*** Supplied information
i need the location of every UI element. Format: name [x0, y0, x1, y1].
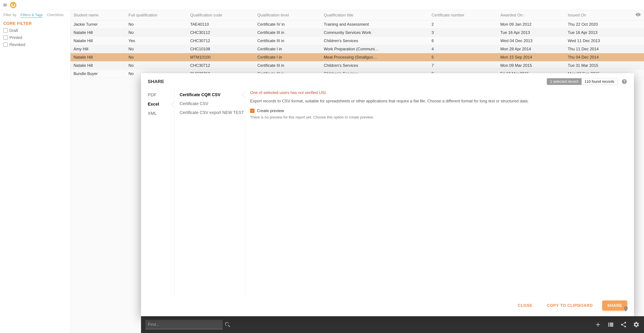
checkbox-icon[interactable]: [3, 42, 8, 47]
cell-code: CHC10108: [187, 45, 254, 53]
col-awarded-on[interactable]: Awarded On↑: [497, 10, 565, 20]
share-modal-body: PDF Excel XML Certificate CQR CSV Certif…: [141, 87, 634, 296]
col-full-qualification[interactable]: Full qualification: [126, 10, 187, 20]
eye-icon[interactable]: [635, 12, 641, 18]
cell-full: No: [126, 20, 187, 28]
logo: ishonCourse: [10, 2, 18, 8]
col-issued-on[interactable]: Issued On: [565, 10, 632, 20]
list-view-icon[interactable]: [608, 321, 614, 328]
export-type-csv-new-test[interactable]: Certificate CSV export NEW TEST: [180, 108, 245, 117]
map-pin-icon[interactable]: [623, 305, 629, 313]
col-visibility: [632, 10, 644, 20]
filter-by-label: Filter by: [3, 13, 16, 17]
table-row[interactable]: Natalie HillNoCHC30112Certificate III in…: [70, 28, 644, 37]
cell-spacer: [632, 28, 644, 37]
cell-issued: Tue 16 Apr 2013: [565, 28, 632, 37]
filters-and-tags-tab[interactable]: Filters & Tags: [20, 13, 43, 18]
cell-full: No: [126, 28, 187, 37]
cell-num: 4: [428, 45, 497, 53]
cell-awarded: Mon 09 Jan 2012: [497, 20, 565, 28]
logo-mark-icon: [10, 2, 16, 8]
checklists-tab[interactable]: Checklists: [47, 13, 64, 17]
cell-title: Training and Assessment: [321, 20, 428, 28]
cell-level: Certificate III in: [254, 37, 321, 45]
share-modal: SHARE 1 selected record 110 found record…: [141, 73, 634, 316]
cell-level: Certificate III in: [254, 28, 321, 37]
cell-full: No: [126, 53, 187, 62]
cell-level: Certificate I in: [254, 53, 321, 62]
filter-draft-label: Draft: [10, 28, 18, 33]
cell-student: Bundle Buyer: [70, 70, 126, 78]
create-preview-checkbox[interactable]: Create preview: [250, 108, 627, 113]
search-input[interactable]: [146, 320, 222, 329]
settings-icon[interactable]: [633, 321, 640, 328]
record-scope-toggle: 1 selected record 110 found records: [547, 78, 618, 85]
cell-spacer: [632, 53, 644, 62]
hamburger-icon[interactable]: [3, 3, 8, 8]
col-qualification-code-label: Qualification code: [190, 13, 222, 17]
cell-code: CHC30712: [187, 62, 254, 70]
col-qualification-level[interactable]: Qualification level: [254, 10, 321, 20]
cell-title: Children's Services: [321, 62, 428, 70]
filter-revoked[interactable]: Revoked: [3, 42, 67, 47]
cell-code: MTM10100: [187, 53, 254, 62]
cell-level: Certificate III in: [254, 62, 321, 70]
col-certificate-number[interactable]: Certificate number: [428, 10, 497, 20]
format-excel[interactable]: Excel: [148, 100, 174, 109]
cell-spacer: [632, 20, 644, 28]
help-icon[interactable]: [622, 79, 627, 84]
export-type-column: Certificate CQR CSV Certificate CSV Cert…: [174, 89, 245, 296]
search-icon[interactable]: [224, 321, 231, 328]
cell-code: CHC30712: [187, 37, 254, 45]
cell-full: No: [126, 62, 187, 70]
format-pdf[interactable]: PDF: [148, 90, 174, 100]
cell-awarded: Tue 16 Apr 2013: [497, 28, 565, 37]
col-student-name[interactable]: Student name: [70, 10, 126, 20]
cell-spacer: [632, 62, 644, 70]
create-preview-label: Create preview: [257, 108, 284, 113]
table-header-row: Student name Full qualification Qualific…: [70, 10, 644, 20]
share-modal-title: SHARE: [148, 79, 164, 84]
share-modal-footer: CLOSE COPY TO CLIPBOARD SHARE: [141, 296, 634, 316]
pill-selected-records[interactable]: 1 selected record: [547, 78, 582, 85]
add-icon[interactable]: [595, 321, 601, 328]
checkbox-icon[interactable]: [3, 36, 8, 40]
export-format-column: PDF Excel XML: [148, 89, 174, 296]
cell-student: Natalie Hill: [70, 62, 126, 70]
cell-spacer: [632, 70, 644, 78]
table-row[interactable]: Natalie HillNoMTM10100Certificate I inMe…: [70, 53, 644, 62]
table-row[interactable]: Natalie HillYesCHC30712Certificate III i…: [70, 37, 644, 45]
cell-student: Jackie Turner: [70, 20, 126, 28]
cell-issued: Thu 22 Oct 2020: [565, 20, 632, 28]
col-certificate-number-label: Certificate number: [432, 13, 464, 17]
export-details-column: One of selected users has not verified U…: [245, 89, 627, 296]
close-button[interactable]: CLOSE: [513, 300, 538, 310]
col-qualification-title[interactable]: Qualification title: [321, 10, 428, 20]
format-xml[interactable]: XML: [148, 109, 174, 118]
col-qualification-code[interactable]: Qualification code: [187, 10, 254, 20]
cell-num: 7: [428, 62, 497, 70]
cell-awarded: Mon 28 Apr 2014: [497, 45, 565, 53]
cell-student: Natalie Hill: [70, 28, 126, 37]
checkbox-checked-icon[interactable]: [250, 108, 254, 113]
checkbox-icon[interactable]: [3, 28, 8, 33]
table-row[interactable]: Natalie HillNoCHC30712Certificate III in…: [70, 62, 644, 70]
export-type-cqr-csv[interactable]: Certificate CQR CSV: [180, 90, 245, 99]
cell-full: Yes: [126, 37, 187, 45]
table-row[interactable]: Jackie TurnerNoTAE40110Certificate IV in…: [70, 20, 644, 28]
table-row[interactable]: Amy HillNoCHC10108Certificate I inWork P…: [70, 45, 644, 53]
cell-num: 3: [428, 28, 497, 37]
sidebar: Filter by Filters & Tags Checklists CORE…: [0, 10, 70, 333]
share-icon[interactable]: [620, 321, 627, 328]
search-wrap: [146, 320, 231, 329]
export-type-csv[interactable]: Certificate CSV: [180, 99, 245, 108]
filter-printed[interactable]: Printed: [3, 35, 67, 40]
cell-issued: Thu 11 Dec 2014: [565, 45, 632, 53]
filter-draft[interactable]: Draft: [3, 28, 67, 33]
pill-found-records[interactable]: 110 found records: [582, 78, 618, 85]
filter-revoked-label: Revoked: [10, 42, 25, 47]
col-student-name-label: Student name: [74, 13, 98, 17]
copy-to-clipboard-button[interactable]: COPY TO CLIPBOARD: [542, 300, 598, 310]
cell-student: Amy Hill: [70, 45, 126, 53]
cell-code: CHC30112: [187, 28, 254, 37]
******
*About this task:* Transcribe the full listing exactly, but keep every image out of it.

*Expected answer:*
i need the location of every UI element. Format: name [x0, y0, x1, y1].
checkbox-icon[interactable]: [3, 42, 8, 47]
cell-code: CHC10108: [187, 45, 254, 53]
col-awarded-on[interactable]: Awarded On↑: [497, 10, 565, 20]
share-modal-body: PDF Excel XML Certificate CQR CSV Certif…: [141, 87, 634, 296]
col-full-qualification[interactable]: Full qualification: [126, 10, 187, 20]
eye-icon[interactable]: [635, 12, 641, 18]
cell-full: No: [126, 20, 187, 28]
logo: ishonCourse: [10, 2, 18, 8]
col-issued-on[interactable]: Issued On: [565, 10, 632, 20]
list-view-icon[interactable]: [608, 321, 614, 328]
export-type-csv-new-test[interactable]: Certificate CSV export NEW TEST: [180, 108, 245, 117]
map-pin-icon[interactable]: [623, 305, 629, 313]
col-visibility: [632, 10, 644, 20]
filter-by-label: Filter by: [3, 13, 16, 17]
table-row[interactable]: Natalie HillNoCHC30112Certificate III in…: [70, 28, 644, 37]
cell-spacer: [632, 28, 644, 37]
cell-issued: Tue 16 Apr 2013: [565, 28, 632, 37]
filters-and-tags-tab[interactable]: Filters & Tags: [20, 13, 43, 18]
cell-full: No: [126, 28, 187, 37]
cell-num: 4: [428, 45, 497, 53]
cell-awarded: Mon 09 Jan 2012: [497, 20, 565, 28]
logo-mark-icon: [10, 2, 16, 8]
checklists-tab[interactable]: Checklists: [47, 13, 64, 17]
cell-title: Training and Assessment: [321, 20, 428, 28]
cell-level: Certificate III in: [254, 37, 321, 45]
share-modal: SHARE 1 selected record 110 found record…: [141, 73, 634, 316]
cell-level: Certificate III in: [254, 28, 321, 37]
cell-full: No: [126, 53, 187, 62]
cell-level: Certificate I in: [254, 53, 321, 62]
filter-draft-label: Draft: [10, 28, 18, 33]
cell-student: Bundle Buyer: [70, 70, 126, 78]
create-preview-checkbox[interactable]: Create preview: [250, 108, 627, 113]
search-input[interactable]: [146, 320, 222, 329]
settings-icon[interactable]: [633, 321, 640, 328]
record-scope-toggle: 1 selected record 110 found records: [547, 78, 618, 85]
cell-spacer: [632, 53, 644, 62]
hamburger-icon[interactable]: [3, 3, 8, 8]
col-qualification-code-label: Qualification code: [190, 13, 222, 17]
cell-code: CHC30712: [187, 62, 254, 70]
col-qualification-level[interactable]: Qualification level: [254, 10, 321, 20]
cell-title: Children's Services: [321, 62, 428, 70]
filter-revoked[interactable]: Revoked: [3, 42, 67, 47]
cell-code: MTM10100: [187, 53, 254, 62]
cell-level: Certificate III in: [254, 62, 321, 70]
col-certificate-number[interactable]: Certificate number: [428, 10, 497, 20]
format-excel[interactable]: Excel: [148, 100, 174, 109]
cell-spacer: [632, 20, 644, 28]
help-icon[interactable]: [622, 79, 627, 84]
export-type-column: Certificate CQR CSV Certificate CSV Cert…: [174, 89, 245, 296]
search-icon[interactable]: [224, 321, 231, 328]
cell-code: CHC30712: [187, 37, 254, 45]
cell-full: No: [126, 62, 187, 70]
format-pdf[interactable]: PDF: [148, 90, 174, 100]
cell-awarded: Tue 16 Apr 2013: [497, 28, 565, 37]
col-student-name[interactable]: Student name: [70, 10, 126, 20]
cell-spacer: [632, 62, 644, 70]
create-preview-label: Create preview: [257, 108, 284, 113]
table-header-row: Student name Full qualification Qualific…: [70, 10, 644, 20]
share-modal-title: SHARE: [148, 79, 164, 84]
share-modal-footer: CLOSE COPY TO CLIPBOARD SHARE: [141, 296, 634, 316]
pill-selected-records[interactable]: 1 selected record: [547, 78, 582, 85]
add-icon[interactable]: [595, 321, 601, 328]
checkbox-icon[interactable]: [3, 36, 8, 40]
export-format-column: PDF Excel XML: [148, 89, 174, 296]
cell-student: Natalie Hill: [70, 62, 126, 70]
cell-spacer: [632, 70, 644, 78]
table-row[interactable]: Natalie HillNoMTM10100Certificate I inMe…: [70, 53, 644, 62]
table-row[interactable]: Natalie HillYesCHC30712Certificate III i…: [70, 37, 644, 45]
cell-student: Jackie Turner: [70, 20, 126, 28]
cell-issued: Thu 22 Oct 2020: [565, 20, 632, 28]
col-certificate-number-label: Certificate number: [432, 13, 464, 17]
export-details-column: One of selected users has not verified U…: [245, 89, 627, 296]
close-button[interactable]: CLOSE: [513, 300, 538, 310]
col-qualification-title[interactable]: Qualification title: [321, 10, 428, 20]
format-xml[interactable]: XML: [148, 109, 174, 118]
col-qualification-code[interactable]: Qualification code: [187, 10, 254, 20]
cell-num: 7: [428, 62, 497, 70]
cell-awarded: Mon 28 Apr 2014: [497, 45, 565, 53]
cell-student: Natalie Hill: [70, 28, 126, 37]
checkbox-checked-icon[interactable]: [250, 108, 254, 113]
checkbox-icon[interactable]: [3, 28, 8, 33]
table-row[interactable]: Natalie HillNoCHC30712Certificate III in…: [70, 62, 644, 70]
export-type-cqr-csv[interactable]: Certificate CQR CSV: [180, 90, 245, 99]
cell-full: Yes: [126, 37, 187, 45]
table-row[interactable]: Jackie TurnerNoTAE40110Certificate IV in…: [70, 20, 644, 28]
table-row[interactable]: Amy HillNoCHC10108Certificate I inWork P…: [70, 45, 644, 53]
cell-num: 3: [428, 28, 497, 37]
sidebar: Filter by Filters & Tags Checklists CORE…: [0, 10, 70, 333]
share-icon[interactable]: [620, 321, 627, 328]
search-wrap: [146, 320, 231, 329]
export-type-csv[interactable]: Certificate CSV: [180, 99, 245, 108]
filter-printed[interactable]: Printed: [3, 35, 67, 40]
cell-issued: Thu 11 Dec 2014: [565, 45, 632, 53]
filter-draft[interactable]: Draft: [3, 28, 67, 33]
pill-found-records[interactable]: 110 found records: [582, 78, 618, 85]
filter-revoked-label: Revoked: [10, 42, 25, 47]
col-student-name-label: Student name: [74, 13, 98, 17]
copy-to-clipboard-button[interactable]: COPY TO CLIPBOARD: [542, 300, 598, 310]
cell-student: Amy Hill: [70, 45, 126, 53]
cell-code: CHC30112: [187, 28, 254, 37]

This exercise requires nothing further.